BEGIN
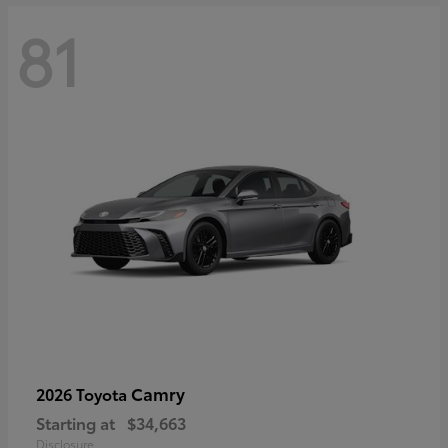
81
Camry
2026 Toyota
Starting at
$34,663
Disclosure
END
BEGIN
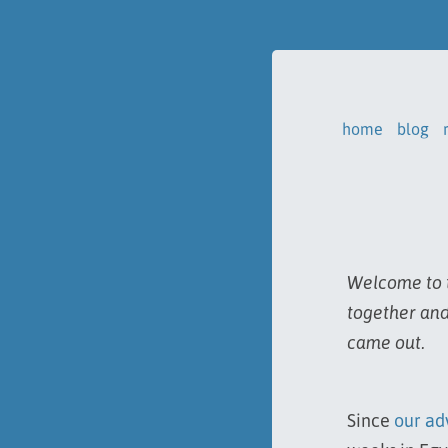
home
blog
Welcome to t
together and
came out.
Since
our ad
END
BEGIN
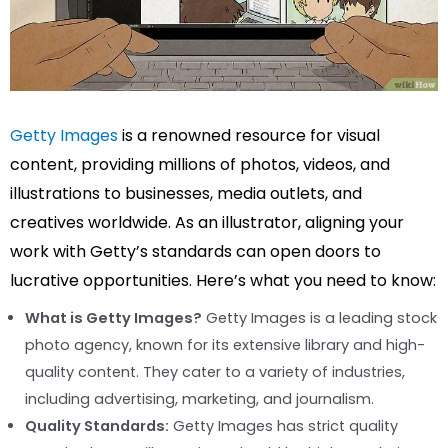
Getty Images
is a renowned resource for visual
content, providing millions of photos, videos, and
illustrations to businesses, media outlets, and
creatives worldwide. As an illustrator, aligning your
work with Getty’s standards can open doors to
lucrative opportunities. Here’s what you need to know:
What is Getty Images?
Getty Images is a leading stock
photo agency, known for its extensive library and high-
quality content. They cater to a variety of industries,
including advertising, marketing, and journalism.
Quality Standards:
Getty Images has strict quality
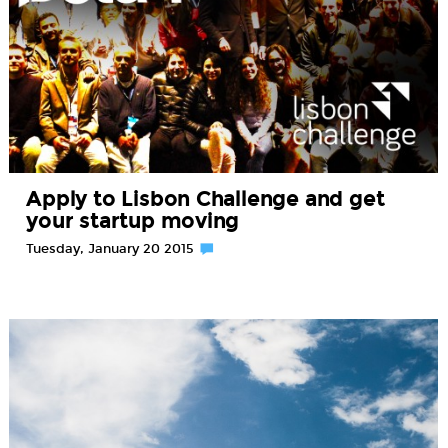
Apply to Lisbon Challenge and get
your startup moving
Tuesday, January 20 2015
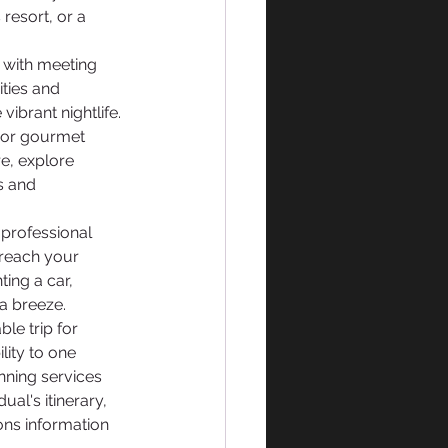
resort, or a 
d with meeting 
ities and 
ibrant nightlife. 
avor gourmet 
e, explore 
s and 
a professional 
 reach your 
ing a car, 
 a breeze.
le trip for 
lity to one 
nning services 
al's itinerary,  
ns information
END
▶ TASK GOAL
Look above for the line with "What is Getty Images?" and the line with "avor gourmet". Copy them and every line between, exactly, but no pictures.

▶ RESULT
What is Getty Images?
Getty Images is a leading stock
photo agency, known for its extensive library and high-
quality content. They cater to a variety of industries,
including advertising, marketing, and journalism.
Quality Standards:
Getty Images has strict quality
Apply to Lisbon Challenge and get
your startup moving
Tuesday, January 20 2015
resort, or a 
d with meeting 
ities and 
ibrant nightlife. 
avor gourmet 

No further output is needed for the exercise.